What you will do.
Please write out each entry below exactly as it appears.

Input material.
--
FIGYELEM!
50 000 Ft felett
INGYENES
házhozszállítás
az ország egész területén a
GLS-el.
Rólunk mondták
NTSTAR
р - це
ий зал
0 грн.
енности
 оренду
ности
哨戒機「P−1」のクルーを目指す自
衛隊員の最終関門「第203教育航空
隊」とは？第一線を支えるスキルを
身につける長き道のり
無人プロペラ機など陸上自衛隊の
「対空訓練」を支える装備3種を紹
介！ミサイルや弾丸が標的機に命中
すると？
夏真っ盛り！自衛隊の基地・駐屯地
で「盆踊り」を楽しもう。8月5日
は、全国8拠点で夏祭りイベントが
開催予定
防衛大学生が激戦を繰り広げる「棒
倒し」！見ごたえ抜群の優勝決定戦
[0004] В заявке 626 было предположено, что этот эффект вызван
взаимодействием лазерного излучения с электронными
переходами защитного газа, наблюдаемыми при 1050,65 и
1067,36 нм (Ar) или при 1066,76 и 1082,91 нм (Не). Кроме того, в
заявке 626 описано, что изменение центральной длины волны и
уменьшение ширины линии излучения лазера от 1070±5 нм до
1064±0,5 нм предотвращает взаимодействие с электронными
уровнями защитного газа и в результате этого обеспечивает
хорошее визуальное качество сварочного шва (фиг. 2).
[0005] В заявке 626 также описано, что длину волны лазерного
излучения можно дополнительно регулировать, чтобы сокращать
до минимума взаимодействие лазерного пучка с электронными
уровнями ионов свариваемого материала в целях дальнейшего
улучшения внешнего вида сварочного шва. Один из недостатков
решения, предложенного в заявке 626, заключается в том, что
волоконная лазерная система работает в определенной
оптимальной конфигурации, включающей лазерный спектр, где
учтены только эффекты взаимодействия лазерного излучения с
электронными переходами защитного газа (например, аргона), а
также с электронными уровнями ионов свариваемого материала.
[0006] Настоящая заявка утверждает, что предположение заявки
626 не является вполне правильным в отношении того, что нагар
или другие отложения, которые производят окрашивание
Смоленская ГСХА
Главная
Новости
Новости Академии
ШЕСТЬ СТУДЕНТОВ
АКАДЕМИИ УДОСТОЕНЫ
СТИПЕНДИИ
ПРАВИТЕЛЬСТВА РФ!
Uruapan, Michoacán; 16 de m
--
Solution.
FIGYELEM!
50 000 Ft felett
INGYENES
házhozszállítás
az ország egész területén a
GLS-el.
Rólunk mondták
NTSTAR
р - це
ий зал
0 грн.
енности
 оренду
ности
哨戒機「P−1」のクルーを目指す自
衛隊員の最終関門「第203教育航空
隊」とは？第一線を支えるスキルを
身につける長き道のり
無人プロペラ機など陸上自衛隊の
「対空訓練」を支える装備3種を紹
介！ミサイルや弾丸が標的機に命中
すると？
夏真っ盛り！自衛隊の基地・駐屯地
で「盆踊り」を楽しもう。8月5日
は、全国8拠点で夏祭りイベントが
開催予定
防衛大学生が激戦を繰り広げる「棒
倒し」！見ごたえ抜群の優勝決定戦
[0004] В заявке 626 было предположено, что этот эффект вызван
взаимодействием лазерного излучения с электронными
переходами защитного газа, наблюдаемыми при 1050,65 и
1067,36 нм (Ar) или при 1066,76 и 1082,91 нм (Не). Кроме того, в
заявке 626 описано, что изменение центральной длины волны и
уменьшение ширины линии излучения лазера от 1070±5 нм до
1064±0,5 нм предотвращает взаимодействие с электронными
уровнями защитного газа и в результате этого обеспечивает
хорошее визуальное качество сварочного шва (фиг. 2).
[0005] В заявке 626 также описано, что длину волны лазерного
излучения можно дополнительно регулировать, чтобы сокращать
до минимума взаимодействие лазерного пучка с электронными
уровнями ионов свариваемого материала в целях дальнейшего
улучшения внешнего вида сварочного шва. Один из недостатков
решения, предложенного в заявке 626, заключается в том, что
волоконная лазерная система работает в определенной
оптимальной конфигурации, включающей лазерный спектр, где
учтены только эффекты взаимодействия лазерного излучения с
электронными переходами защитного газа (например, аргона), а
также с электронными уровнями ионов свариваемого материала.
[0006] Настоящая заявка утверждает, что предположение заявки
626 не является вполне правильным в отношении того, что нагар
или другие отложения, которые производят окрашивание
Смоленская ГСХА
Главная
Новости
Новости Академии
ШЕСТЬ СТУДЕНТОВ
АКАДЕМИИ УДОСТОЕНЫ
СТИПЕНДИИ
ПРАВИТЕЛЬСТВА РФ!
Uruapan, Michoacán; 16 de m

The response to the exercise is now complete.